Cloud Foundry Integration
Integration with Tanzu Apps Manager is accomplished by adding the Cloud Foundry management endpoint to your application.
When used, this endpoint enables the following additional functionality on Cloud Foundry:
- A variant of the hypermedia endpoint is registered at
/cloudfoundryapplication. - All endpoints are additionally mapped under the base path
/cloudfoundryapplication. - Authentication and authorization for your Cloud Foundry environment is added to the request pipeline.
Note
The Cloud Foundry integration will not work unless the Cloud Foundry Configuration Provider has also been configured.
Configure Settings
Typically, no additional configuration is needed. However, the following table describes the configuration settings that you can apply to the Cloud Foundry endpoint.
Each key must be prefixed with Management:Endpoints:CloudFoundry.
| Key | Description | Default |
|---|---|---|
Enabled |
Whether the endpoint is enabled. | true |
ID |
The unique ID of the endpoint. | "" |
Path |
The relative path at which the endpoint is exposed. | same as ID |
RequiredPermissions |
Permissions required to access the endpoint, when running on Cloud Foundry. | Restricted |
AllowedVerbs |
An array of HTTP verbs the endpoint is exposed at. | GET |
ValidateCertificates |
Whether to validate server certificates. | true |
ApplicationId |
The ID of the application used in permission checks. | |
CloudFoundryApi |
The URL of the Cloud Foundry API. |
Enable HTTP Access
The URL path to the endpoint is computed by combining the global Management:Endpoints:Path setting together with the Path setting described in the preceding section.
The default path is /cloudfoundryapplication.
See the Exposing Endpoints and HTTP Access sections for the overall steps required to enable HTTP access to endpoints in an ASP.NET Core application.
To add the actuator to the service container, add a CORS policy, register security middleware and map its route, use the AddCloudFoundryActuator extension method.
Add the following code to Program.cs to use the actuator endpoint:
using Steeltoe.Configuration.CloudFoundry;
using Steeltoe.Management.Endpoint.Actuators.CloudFoundry;
var builder = WebApplication.CreateBuilder(args);
builder.Configuration.AddCloudFoundry();
builder.Services.AddCloudFoundryActuator();
Tip
It's recommended to use AddAllActuators() instead of adding individual actuators,
which enables individually turning them on/off at runtime via configuration.
Cross Origin Resource Sharing
When viewing an application in Apps Manager, HTTP requests are sent directly to application instances with the bearer token of the logged-in user attached. The nature of this integration requires the use of Cross Origin Resource Sharing (CORS).

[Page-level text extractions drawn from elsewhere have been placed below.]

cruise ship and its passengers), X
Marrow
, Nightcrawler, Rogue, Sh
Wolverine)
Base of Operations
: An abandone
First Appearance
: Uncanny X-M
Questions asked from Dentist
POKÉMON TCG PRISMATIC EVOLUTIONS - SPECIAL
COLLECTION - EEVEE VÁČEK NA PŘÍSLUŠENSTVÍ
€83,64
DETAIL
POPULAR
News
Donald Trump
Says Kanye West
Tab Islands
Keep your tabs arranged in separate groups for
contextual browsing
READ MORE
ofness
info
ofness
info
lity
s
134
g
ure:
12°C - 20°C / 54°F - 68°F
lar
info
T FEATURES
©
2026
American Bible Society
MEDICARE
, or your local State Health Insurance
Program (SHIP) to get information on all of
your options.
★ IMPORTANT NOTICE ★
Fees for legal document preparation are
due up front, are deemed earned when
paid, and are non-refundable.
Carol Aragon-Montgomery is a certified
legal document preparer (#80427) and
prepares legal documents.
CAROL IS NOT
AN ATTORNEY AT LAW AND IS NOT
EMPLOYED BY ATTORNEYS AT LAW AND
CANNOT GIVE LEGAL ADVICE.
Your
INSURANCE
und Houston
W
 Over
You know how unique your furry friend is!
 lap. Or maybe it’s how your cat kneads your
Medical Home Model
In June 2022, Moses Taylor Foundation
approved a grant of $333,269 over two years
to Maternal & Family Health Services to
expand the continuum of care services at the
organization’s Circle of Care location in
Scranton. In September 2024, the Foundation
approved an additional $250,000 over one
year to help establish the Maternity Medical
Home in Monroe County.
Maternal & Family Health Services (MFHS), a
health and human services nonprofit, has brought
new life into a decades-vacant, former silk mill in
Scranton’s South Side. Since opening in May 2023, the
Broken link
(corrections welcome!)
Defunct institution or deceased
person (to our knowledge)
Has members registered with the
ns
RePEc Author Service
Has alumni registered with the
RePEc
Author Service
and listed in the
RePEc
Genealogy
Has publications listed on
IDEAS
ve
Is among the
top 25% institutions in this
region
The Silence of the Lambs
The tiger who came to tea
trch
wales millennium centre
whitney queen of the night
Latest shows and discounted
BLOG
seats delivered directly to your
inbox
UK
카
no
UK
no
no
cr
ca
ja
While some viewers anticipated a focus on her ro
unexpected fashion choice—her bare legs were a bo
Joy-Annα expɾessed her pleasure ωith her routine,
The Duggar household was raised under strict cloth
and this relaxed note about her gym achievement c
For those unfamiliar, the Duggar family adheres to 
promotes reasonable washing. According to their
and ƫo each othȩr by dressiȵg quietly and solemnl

The policy defined in Steeltoe intends to limit sharing to the minimum required for the endpoints to function, however there is no way for Steeltoe to discover or even guess at what the origin of an Apps Manager instance could be. As such, the default policy will allow any origin, unless the policy is customized. You should consider customizing the CORS policy to be more specific.
Security
When adding this management endpoint to your application, the Cloud Foundry security middleware is added to the request processing pipeline of your application. The Cloud Foundry security middleware requires a valid UAA access token to be provided as part of any request to any of the management endpoints. Additionally, the security middleware evaluates the token to determine whether the authenticated user has permission to access the management endpoint.
Note
The Cloud Foundry security middleware is only active when your application is running on Cloud Foundry.
External access
When running in Cloud Foundry, it is still possible to access the endpoints via the hypermedia URL, which defaults to /actuator.
In other words, you can also access all your endpoints from this URL prefix. For example, the info endpoint would be accessible at /actuator/info.
While the endpoints provided on the /cloudfoundryapplication path are secured as described above, the endpoints provided on the /actuator path are not.
For this reason, all endpoints are exposed by default at /cloudfoundryapplication, but only health and info are exposed by default at /actuator.
In addition, the endpoints may be secured by whatever security mechanism the application itself uses. For more details, see securing actuators.
Caution
Applying an authorization policy on /actuator will also impact /cloudfoundryapplication, which will break the integration with Apps Manager.
In order to prevent public access to /actuator when running on Cloud Foundry, consider configuring actuators to use an alternate port.